How to complete this task — Nothing but the pictures should be left out when you copy the records exactly.

Extracted information —

◇ ◇ ◇ ◇

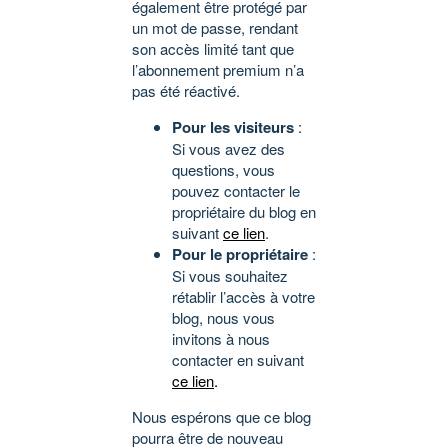
également être protégé par
un mot de passe, rendant
son accès limité tant que
l’abonnement premium n’a
pas été réactivé.
Pour les visiteurs
:
Si vous avez des
questions, vous
pouvez contacter le
propriétaire du blog en
suivant
ce lien
.
Pour le propriétaire
:
Si vous souhaitez
rétablir l’accès à votre
blog, nous vous
invitons à nous
contacter en suivant
ce lien
.
Nous espérons que ce blog
pourra être de nouveau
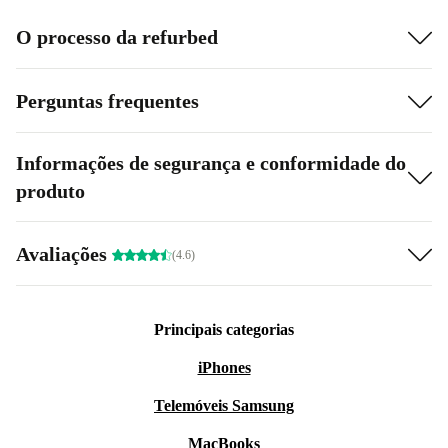
O processo da refurbed
Perguntas frequentes
Informações de segurança e conformidade do
produto
Avaliações
(4.6)
Principais categorias
iPhones
Telemóveis Samsung
MacBooks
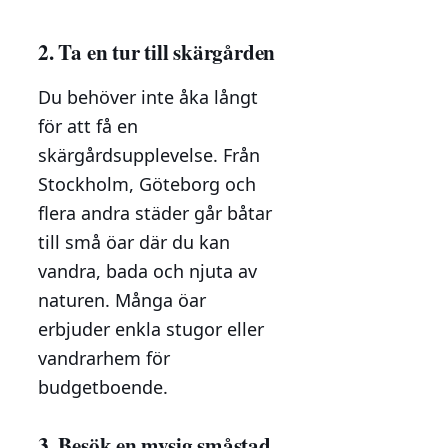
2. Ta en tur till skärgården
Du behöver inte åka långt
för att få en
skärgårdsupplevelse. Från
Stockholm, Göteborg och
flera andra städer går båtar
till små öar där du kan
vandra, bada och njuta av
naturen. Många öar
erbjuder enkla stugor eller
vandrarhem för
budgetboende.
3. Besök en mysig småstad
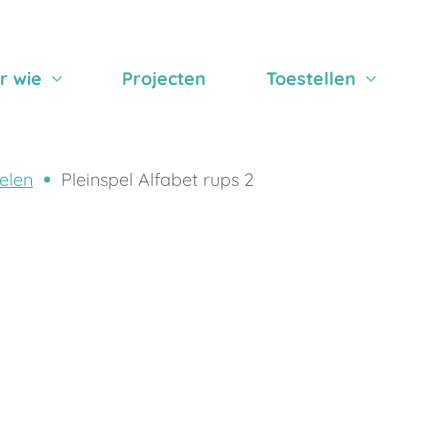
r wie
Projecten
Toestellen
elen
Pleinspel Alfabet rups 2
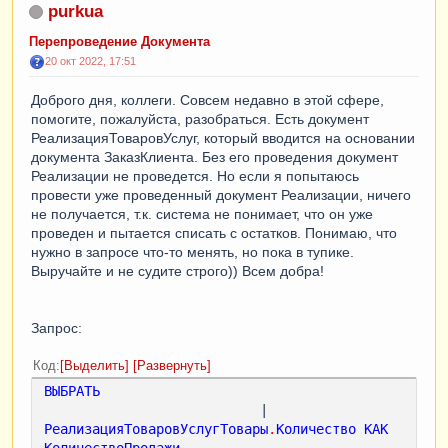
purkua
Перепроведение Документа
20 окт 2022, 17:51
Доброго дня, коллеги. Совсем недавно в этой сфере,
помогите, пожалуйста, разобраться. Есть документ
РеализацияТоваровУслуг, который вводится на основании
документа ЗаказКлиента. Без его проведения документ
Реализации не проведется. Но если я попытаюсь
провести уже проведенный документ Реализации, ничего
не получается, т.к. система не понимает, что он уже
проведен и пытается списать с остатков. Понимаю, что
нужно в запросе что-то менять, но пока в тупике.
Выручайте и не судите строго)) Всем добра!
Запрос:
Код
Выделить
Развернуть
ВЫБРАТЬ
                           |    
РеализацияТоваровУслугТовары
.
Количество
КАК
КоличествоПродажи
,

◇ ◇ ◇ ◇

Solution for this problem —
également être protégé par
un mot de passe, rendant
son accès limité tant que
l’abonnement premium n’a
pas été réactivé.
Pour les visiteurs
:
Si vous avez des
questions, vous
pouvez contacter le
propriétaire du blog en
suivant
ce lien
.
Pour le propriétaire
:
Si vous souhaitez
rétablir l’accès à votre
blog, nous vous
invitons à nous
contacter en suivant
ce lien
.
Nous espérons que ce blog
pourra être de nouveau
O processo da refurbed
Perguntas frequentes
Informações de segurança e conformidade do
produto
Avaliações
(4.6)
Principais categorias
iPhones
Telemóveis Samsung
MacBooks
2. Ta en tur till skärgården
Du behöver inte åka långt
för att få en
skärgårdsupplevelse. Från
Stockholm, Göteborg och
flera andra städer går båtar
till små öar där du kan
vandra, bada och njuta av
naturen. Många öar
erbjuder enkla stugor eller
vandrarhem för
budgetboende.
3. Besök en mysig småstad
r wie
Projecten
Toestellen
elen
Pleinspel Alfabet rups 2
purkua
Перепроведение Документа
20 окт 2022, 17:51
Доброго дня, коллеги. Совсем недавно в этой сфере,
помогите, пожалуйста, разобраться. Есть документ
РеализацияТоваровУслуг, который вводится на основании
документа ЗаказКлиента. Без его проведения документ
Реализации не проведется. Но если я попытаюсь
провести уже проведенный документ Реализации, ничего
не получается, т.к. система не понимает, что он уже
проведен и пытается списать с остатков. Понимаю, что
нужно в запросе что-то менять, но пока в тупике.
Выручайте и не судите строго)) Всем добра!
Запрос:
Код
Выделить
Развернуть
ВЫБРАТЬ
                           |    
РеализацияТоваровУслугТовары
.
Количество
КАК
КоличествоПродажи
,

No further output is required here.